Die MB ignoriert einfach die neuen Arbeiter-Organisationen, die nach der Revolution als „unabhängige Gewerkschaften“ gegründet worden sind. Stattdessen kommt man nun mit diesen Gesetzesänderungen, die es der MB erlauben, die Vereinigung der Gewerkschaften in Ägypten (den offiziellen Gewerkschaftsbund also) und deren Eigentum zu kontrollieren, das auf mehrere Millionen ägyptischer Pfund geschätzt wird und den ArbeiterInnen zur Verfügung stehen sollte. Wenn also behauptet wird, man wolle die Überbleibsel des alten Regimes loswerden, dann sorgt diese Gesetzesänderung nur dafür diejenigen loszuwerden, die älter sind als sechzig. Das gehörte seit Jahren schon zu unseren Forderungen, doch unsere Forderung beinhaltete auch, dass man die Geschassten strafrechtlich verfolgt und sich nicht nur ihrer entledigt. Die MB sagt, sie wolle die korrupten Führer loswerden und tue dies, indem sie alle über 60-Jährigen aussortiere. Sie machen aber nicht den Anschein auch daran zu denken, die unter 60-jährigen korrupten Führungspersonen belangen zu müssen! Die Gesetzesänderungen erlauben es dem „Minister für Arbeitskräfte“ auch, die Mitglieder der gewerkschaftlichen Gliederungen zu ernennen und somit die Kontrolle und Macht über den Gewerkschaftsbund zu behalten. Die alten Führungsfiguren, die im Sinne Mubaraks handelten, werden nun durch MB-Mitglieder ersetzt.

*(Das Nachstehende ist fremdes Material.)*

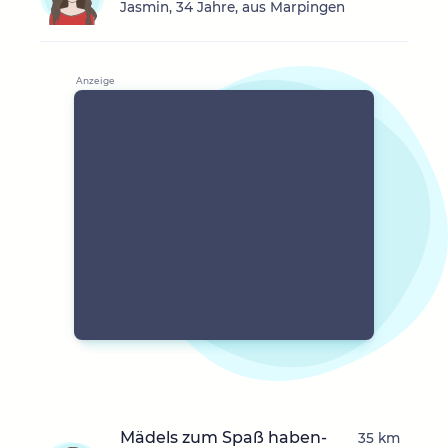
Jasmin, 34 Jahre, aus Marpingen
Mädels zum Spaß haben-
35 km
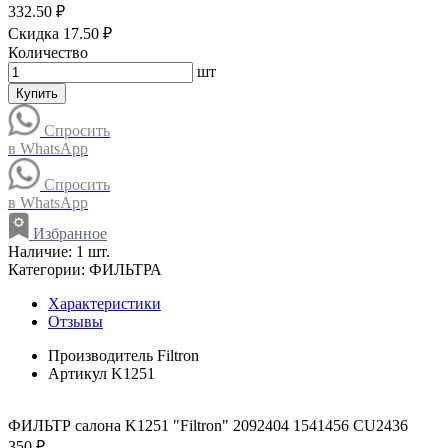
332.50 ₽
Скидка 17.50 ₽
Количество
шт
Купить
Спросить
в WhatsApp
Спросить
в WhatsApp
Избранное
Наличие:
1 шт.
Категории:
ФИЛЬТРА
Характеристики
Отзывы
Производитель
Filtron
Артикул
K1251
ФИЛЬТР салона K1251 "Filtron" 2092404 1541456 CU2436
350 ₽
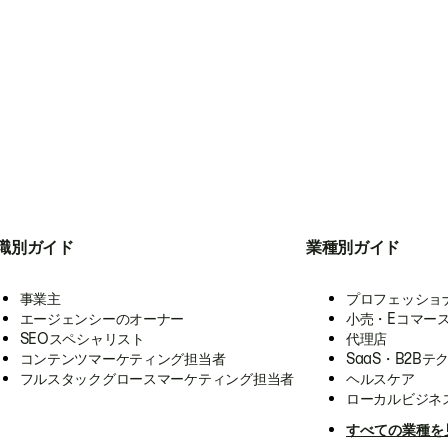
職別ガイド
業種別ガイド
事業主
プロフェッショ
エージェンシーのオーナー
小売・Eコマー
SEOスペシャリスト
代理店
コンテンツマーケティング担当者
SaaS・B2Bテ
フルスタックグロースマーケティング担当者
ヘルスケア
ローカルビジネ
すべての業種を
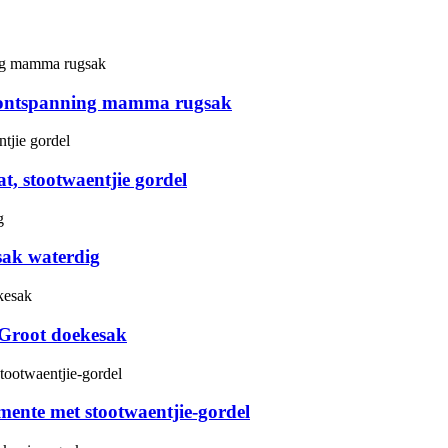
is ontspanning mamma rugsak
, stootwaentjie gordel
sak waterdig
 Groot doekesak
ente met stootwaentjie-gordel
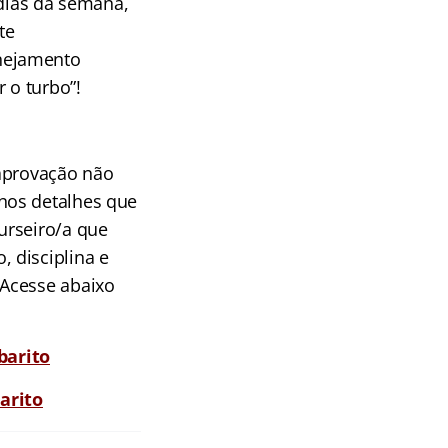
 dias da semana,
te
nejamento
 o turbo”!
 aprovação não
nos detalhes que
urseiro/a que
 disciplina e
 Acesse abaixo
barito
arito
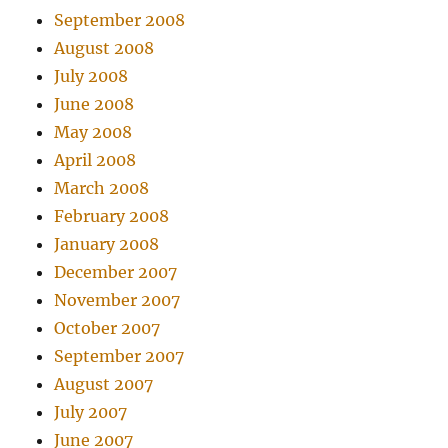
September 2008
August 2008
July 2008
June 2008
May 2008
April 2008
March 2008
February 2008
January 2008
December 2007
November 2007
October 2007
September 2007
August 2007
July 2007
June 2007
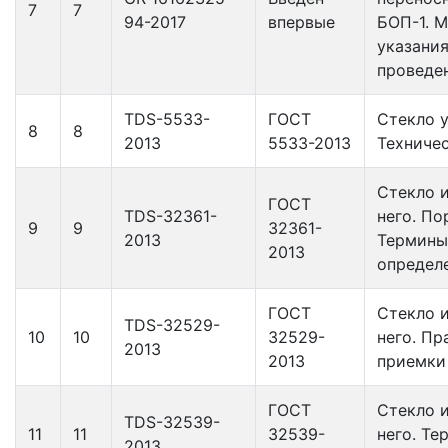
7
7
94-2017
впервые
БОП-1. 
указания
проведе
TDS-5533-
ГОСТ
Стекло у
8
8
2013
5533-2013
Техничес
Стекло и
ГОСТ
TDS-32361-
него. По
9
9
32361-
2013
Термины
2013
определ
ГОСТ
Стекло и
TDS-32529-
10
10
32529-
него. Пр
2013
2013
приемки
ГОСТ
Стекло и
TDS-32539-
11
11
32539-
него. Те
2013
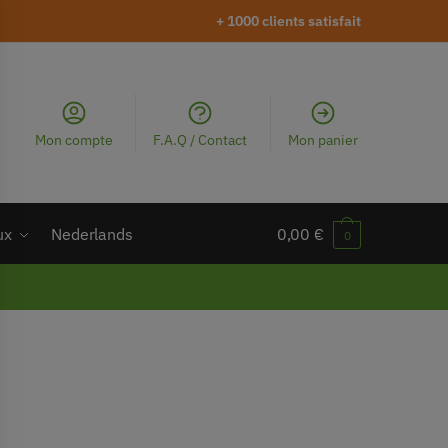
+ 1000 clients satisfait
Mon compte
F.A.Q / Contact
Mon panier
ux
Nederlands
0,00
€
0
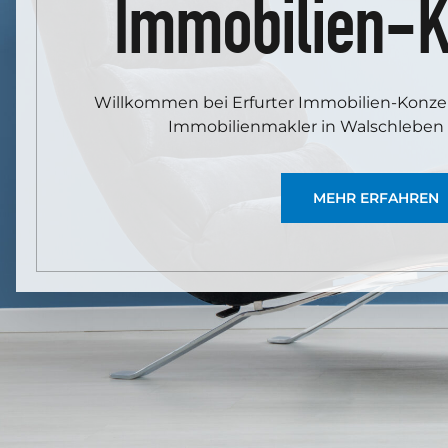
Immobilien-K
Willkommen bei Erfurter Immobilien-Konz
Immobilienmakler in Walschlebe
MEHR ERFAHREN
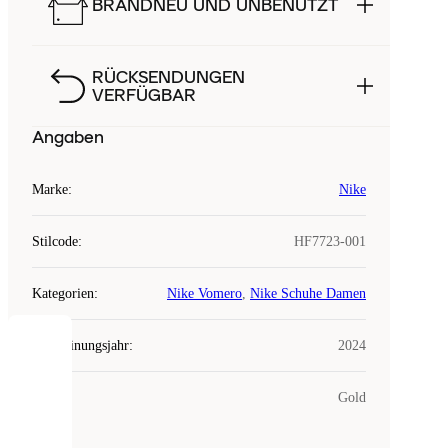
BRANDNEU UND UNBENUTZT
RÜCKSENDUNGEN
VERFÜGBAR
Angaben
Marke
:
Nike
Stilcode
:
HF7723-001
Kategorien
:
Nike Vomero
,
Nike Schuhe Damen
Erscheinungsjahr
:
2024
COOKIES
Farbe
:
Gold
Laced
verwendet
Cookies.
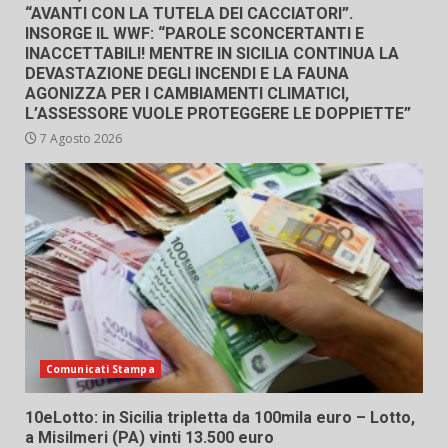
“AVANTI CON LA TUTELA DEI CACCIATORI”.
INSORGE IL WWF: “PAROLE SCONCERTANTI E
INACCETTABILI! MENTRE IN SICILIA CONTINUA LA
DEVASTAZIONE DEGLI INCENDI E LA FAUNA
AGONIZZA PER I CAMBIAMENTI CLIMATICI,
L’ASSESSORE VUOLE PROTEGGERE LE DOPPIETTE”
7 Agosto 2026
Comunicati Stampa
10eLotto: in Sicilia tripletta da 100mila euro – Lotto,
a Misilmeri (PA) vinti 13.500 euro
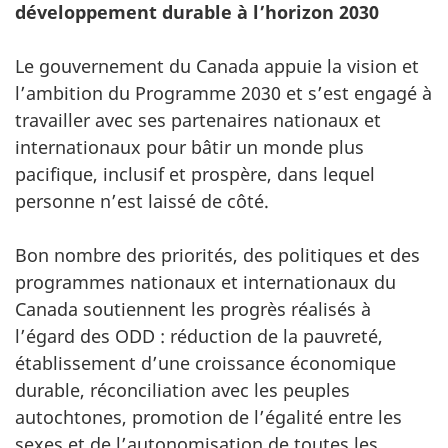
développement durable à l’horizon 2030
Le gouvernement du Canada appuie la vision et
l’ambition du Programme 2030 et s’est engagé à
travailler avec ses partenaires nationaux et
internationaux pour bâtir un monde plus
pacifique, inclusif et prospère, dans lequel
personne n’est laissé de côté.
Bon nombre des priorités, des politiques et des
programmes nationaux et internationaux du
Canada soutiennent les progrès réalisés à
l’égard des ODD : réduction de la pauvreté,
établissement d’une croissance économique
durable, réconciliation avec les peuples
autochtones, promotion de l’égalité entre les
sexes et de l’autonomisation de toutes les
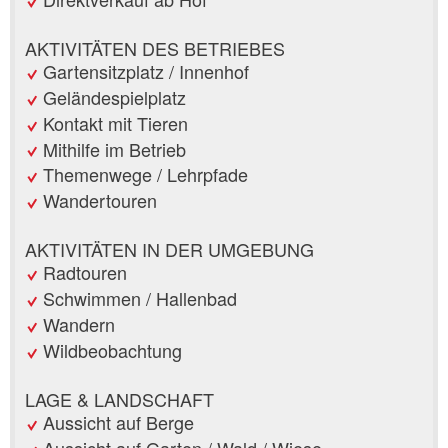
AKTIVITÄTEN DES BETRIEBES
Gartensitzplatz / Innenhof
Geländespielplatz
Kontakt mit Tieren
Mithilfe im Betrieb
Themenwege / Lehrpfade
Wandertouren
AKTIVITÄTEN IN DER UMGEBUNG
Radtouren
Schwimmen / Hallenbad
Wandern
Wildbeobachtung
LAGE & LANDSCHAFT
Aussicht auf Berge
Aussicht auf Garten / Wald / Wiese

Was kannst du über liberale oppositionelle Kräfte erzählen und über die Führung der Arbeitgeberseite, die heute in ihrem Kampf um die Macht die Parole der „Freiheit“ ausgibt, die – wenn sie an der Macht ist – die Arbeiterbewegung aber genauso unterdrücken will, um die eigenen Profite zu verteidigen?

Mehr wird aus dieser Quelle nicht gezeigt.